Defining the Hydrophobic and Electrostatic Interactions between CYP3A and CYPb5 (2015-2016)
The project seeks to understand of how protein-protein interactions act to regulate CYP-mediated metabolism.These results will further our understanding of the role protein-protein interactions play in modulating a basic biological process, supporting fundamental knowledge about the nature and behavior of living systems.

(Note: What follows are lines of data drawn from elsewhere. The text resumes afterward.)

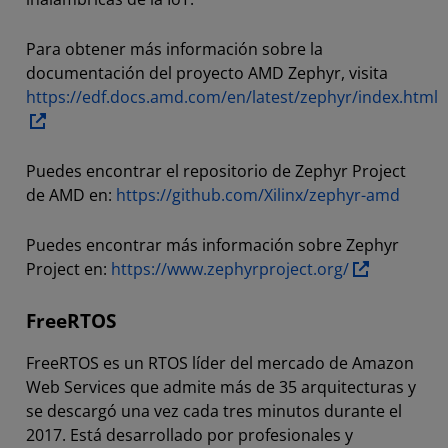
Para obtener más información sobre la
documentación del proyecto AMD Zephyr, visita
https://edf.docs.amd.com/en/latest/zephyr/index.html
Puedes encontrar el repositorio de Zephyr Project
de AMD en:
https://github.com/Xilinx/zephyr-amd
Puedes encontrar más información sobre Zephyr
Project en:
https://www.zephyrproject.org/
FreeRTOS
FreeRTOS es un RTOS líder del mercado de Amazon
Web Services que admite más de 35 arquitecturas y
se descargó una vez cada tres minutos durante el
2017. Está desarrollado por profesionales y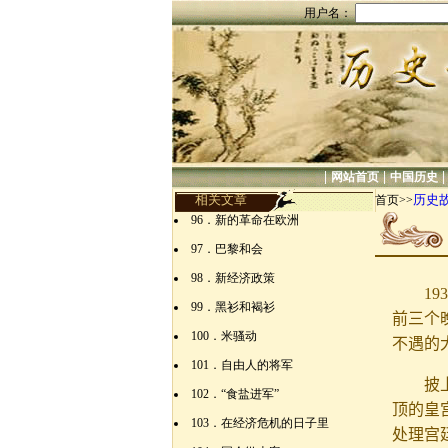
用户名：
|
|
网站首页
中国历史
相关文章
历史
首页>>
96．新的革命在欧洲
97．巴黎和会
98．新经济政策
1
99．黑衫和褐衫
前三个
100．米骚动
不遇的
101．自由人的将军
披
102．“食盐进军”
顶的皇
103．在经济危机的日子里
处理宫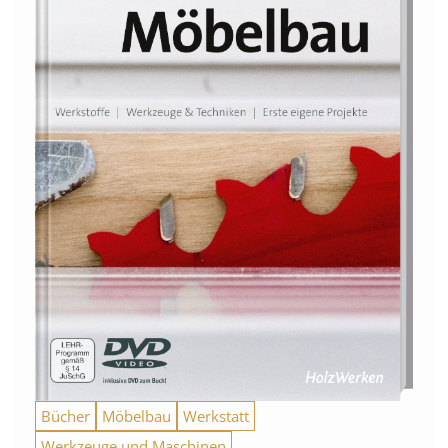
Bücher
Möbelbau
Werkstatt
Werkzeuge und Maschinen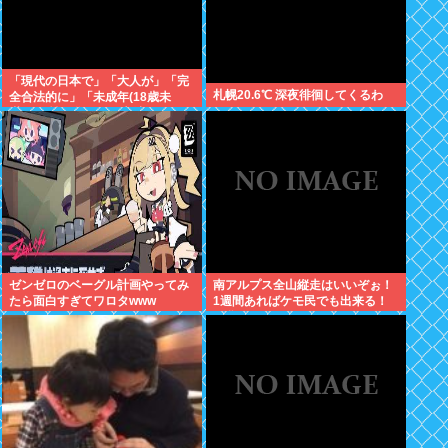
「現代の日本で」「大人が」「完
札幌20.6℃ 深夜徘徊してくるわ
全合法的に」「未成年(18歳未
満)」と性行為をする方法ってある
の？
ゼンゼロのベーグル計画やってみ
南アルプス全山縦走はいいぞぉ！
たら面白すぎてワロタwww
1週間あればケモ民でも出来る！
お盆休みにやってみなイカ？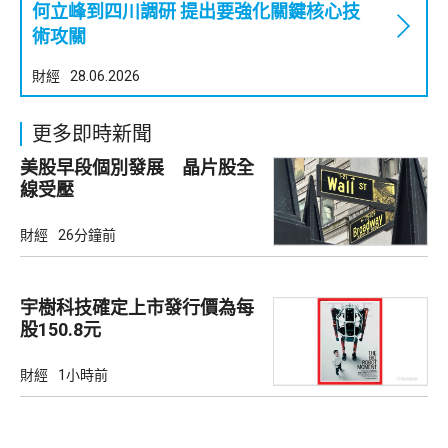
何立峰到四川調研 提出要強化關鍵核心技
術攻關
財經
28.06.2026
更多即時新聞
美股早段個別發展 晶片股全
線受壓
財經
26分鐘前
宇樹科技確定上市發行價為每
股150.8元
財經
1小時前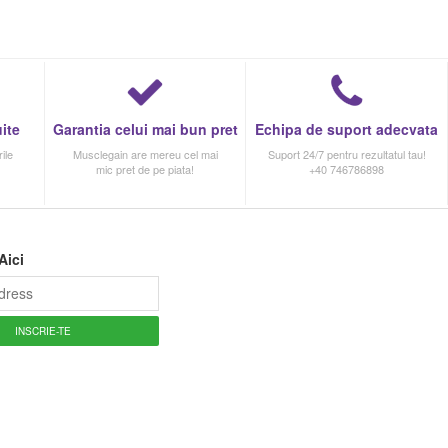
ite
Garantia celui mai bun pret
Echipa de suport adecvata
ile
Musclegain are mereu cel mai
Suport 24/7 pentru rezultatul tau!
mic pret de pe piata!
+40 746786898
Aici
INSCRIE-TE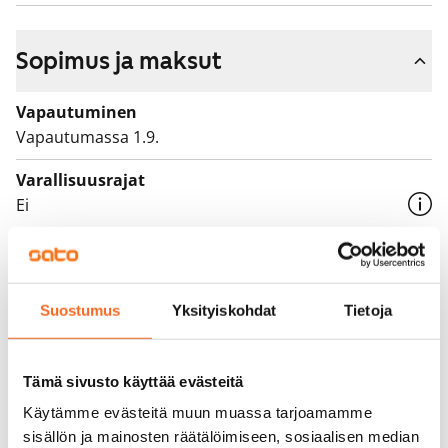
Sopimus ja maksut
Vapautuminen
Vapautumassa 1.9.
Varallisuusrajat
Ei
Vuokra
739 €/kk
Suostumus
Yksityiskohdat
Tietoja
Vuokravakuus
0 €, (yrityksille min. 1 kk vuokra)
Vuokrasopimus
Tämä sivusto käyttää evästeitä
Toistaiseksi voimassa oleva, minimi asumisaika
Käytämme evästeitä muun muassa tarjoamamme
12 kk
sisällön ja mainosten räätälöimiseen, sosiaalisen median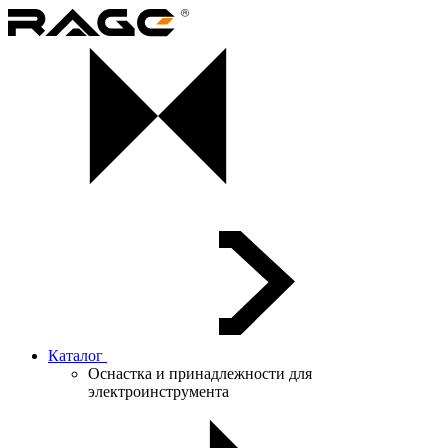
Каталог
Оснастка и принадлежности для
электроинструмента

Protein-protein interactions are essential to the function of cytochrome P450 (CYP) monooxygenases, yet the details of these interactions are difficult to ascertain due to their transient nature. An example of this is the interaction between the CYP enzyme superfamily and cytochrome b5 (b5), a 17 kDa heme containing protein. Cytochrome b5 can stimulate, inhibit, or have no effect on CYP-mediated metabolism, depending on the specific substrate-CYP pair under consideration. For example, b5 modulates the metabolism of many CYP3A4 substrates, but does not known alter the metabolic profile of many CYP3A7 substrates, despite the high degree of sequence identity (87%) between CYP3A4 and CYP3A7. The objective of this application is to characterize the molecular interactions of b5 with two distinct CYP3A isoforms: CYP3A4 and CYP3A7, using the unnatural amino acid, 13C-p-cyanophenylalaine as an intrinsic spectral reporter. Our hypothesis is that hydrophobic interactions between b5 and the individual CYP3A isoforms mediate the differences in functional activity previously observed between CYP3A4 and CYP3A7. To test our hypothesis, we propose the following specific aim:
Specific Aim 1: Quantify the relative contribution of hydrophobic and electrostatic forces to the interactions between cytochrome b5 and CYP3A enzyme in both the CYP3A4-b5 and CYP3A7-b5 complexes utilizing fluorescence, FTIR, and NMR with the unnatural amino acid 13C-p-cyanophenylalanine as a reporter.
Upon completion of this specific aim, we expect to have quantified the molecular forces involved in the interactions between the b5-CYP3A4 and b5-CYP3A7 complexes. This knowledge will give us a fundamental understanding of how these proteins interact in concert to regulate CYP-mediated metabolism of both endogenous and xenobiotic substrates.